What If They’re Talking About Me?

 

A big article on the Op Ed page in the Vancouver Sun Monday by the First Past The Post bloc, laying out their platform. It’s a pretty straightforward statement of their usual arguments, which gives us a chance to look at them in detail. Over the next few days, I will analyze their planks one at a time. Their main point is clearly in need of discussion.

The Great “Alt-Right” Monster

One argument that strikes a chord with FPTP believers is that if there is Proportional Representation, then the Alt Right fanatics will get more power. Their example in this case is recent German politics, where in order to form a government, Angela Merkle was forced to deal with the far-right Freedom Party, who do not sound like nice people at all.

We cannot deny that this event occurred. However, the spin the FPTP supporters put on it is open to discussion, and reveals how these people really feel about democracy.

How did Proportional Representation function in this case? I would suggest that it did its job admirably. Germany does have a problem: a large number of people with a legitimate complaint. To have democracy, those people’s needs must be heard. Having a voice in parliament is a step in the right (sorry) direction.

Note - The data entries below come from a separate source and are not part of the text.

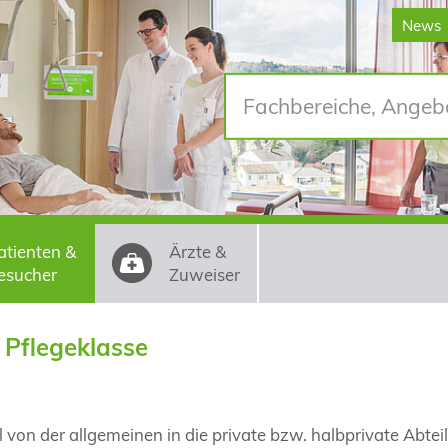
News
atienten &
Ärzte &
esucher
Zuweiser
 Pflegeklasse
von der allgemeinen in die private bzw. halbprivate Abtei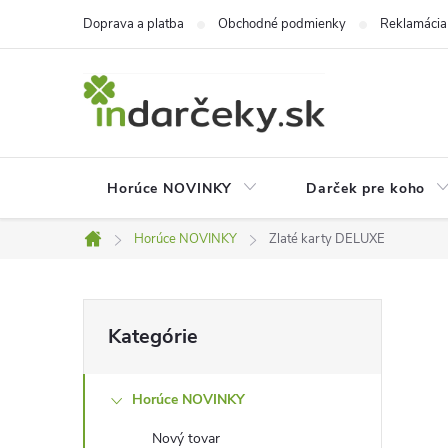
Prejsť
Doprava a platba
Obchodné podmienky
Reklamácia
na
obsah
Horúce NOVINKY
Darček pre koho
Horúce NOVINKY
Zlaté karty DELUXE
Domov
B
Preskočiť
Kategórie
kategórie
o
Horúce NOVINKY
č
Nový tovar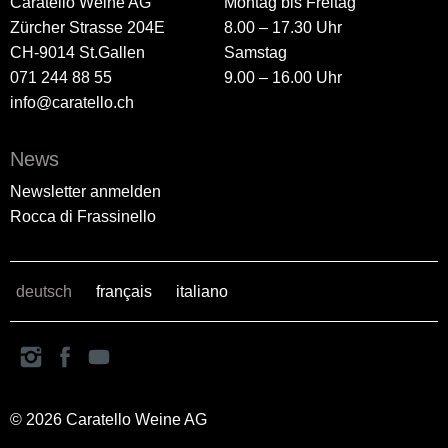
Caratello Weine AG
Montag bis Freitag
Zürcher Strasse 204E
8.00 – 17.30 Uhr
CH-9014 St.Gallen
Samstag
071 244 88 55
9.00 – 16.00 Uhr
info@caratello.ch
News
Newsletter anmelden
Rocca di Frassinello
deutsch
français
italiano
© 2026 Caratello Weine AG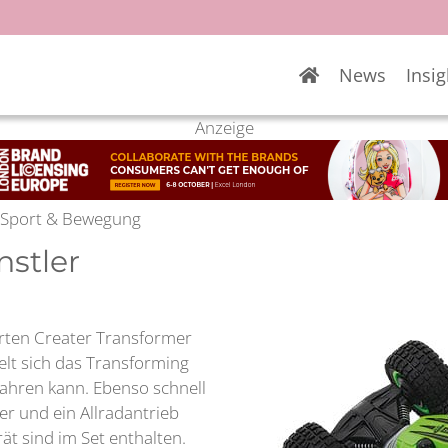
News
Insig
Anzeige
r, Sport & Bewegung
stler
erten Creater Transformer
lt sich das Transforming
fahren kann. Ebenso schnell
r und ein Allradantrieb
t sind im Set enthalten.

Okay, we don’t like what they have to say or how they say it. But that’s what democracy is all about. Everyone gets a voice. That’s EVERYONE, not just the people that believe like you and I do. So Germany has an active and vocal Alt Right group. That’s a problem. But is the solution to shut those people up and keep them out of the government process? FPTP apologists say it is.

FPTP Creates and Nurtures Fanatics

But fanatic groups thrive on suppression, exclusion, and isolation. Keeping these people smothered and entombed in their own Internet bubble guarantees that their members will never hear more reasonable arguments, and leaves them easy prey for demagogues. If their leaders were allowed to campaign in the open, their cockamamie ideas would be exposed to discussion among more reasonable people, thus limiting their appeal.

Democracy Requires Empathy; Try It.

By demonizing the Alt Right and trying to keep them from having any say in government, the supporters of FPTP are revealing their anti-democratic attitude. Here’s a little exercise for you. Look at the Sun article, and all the points the FPTP supporters make about how PR is going to help the Alt Right, and how FPTP is going to keep these horrible people out of power. Now put the name of your favourite belief in there. Let’s say you’re a Pro-Life advocate. Do you want an election process that keeps you from expressing yourself, that keeps your vote from counting?

“Under FPTP …a Pro-Life party… cannot get a toehold in parliament.”

“PR opens the door to …Pro-Life… parties to gain seats, legitimacy, and a platform to espouse their hateful views.”

“…Pro-Life parties… benefit from PR in terms of their share of seats, which is what matters, after all, for the power, legitimacy, status, and resources that flow from elected office.”

Yep, “power, legitimacy, status, and resources.” Sounds rather important to them, doesn’t it?

Whenever you hear a political party shouting about restricting any group’s influence, try this exercise in empathy. Just say to yourself, “What if they were talking about me?” Because that’s the essence of a fair democracy. You must be willing to give everyone else the same rights that you want for yourself. If you only want power, legitimacy, status, and resources for those who think like you do, then you haven’t progressed in your thinking much past the first Athenian democracy 2500 years ago: democracy for adult males who owned property. FPTP is your style.

It doesn’t matter what group you place on the dotted line: the Green Party, Mormons, free enterprisers, Pro-Choicers, anarchists, First Nations or followers of the Great Spaghetti Monster. It’s obvious that those in support of First Past the Post are concerned with “power, legitimacy, status, and resources,” and want to make sure they keep these things to themselves and don’t spread them around to anybody who doesn’t think like they do.

And that’s not democracy. It’s elitism.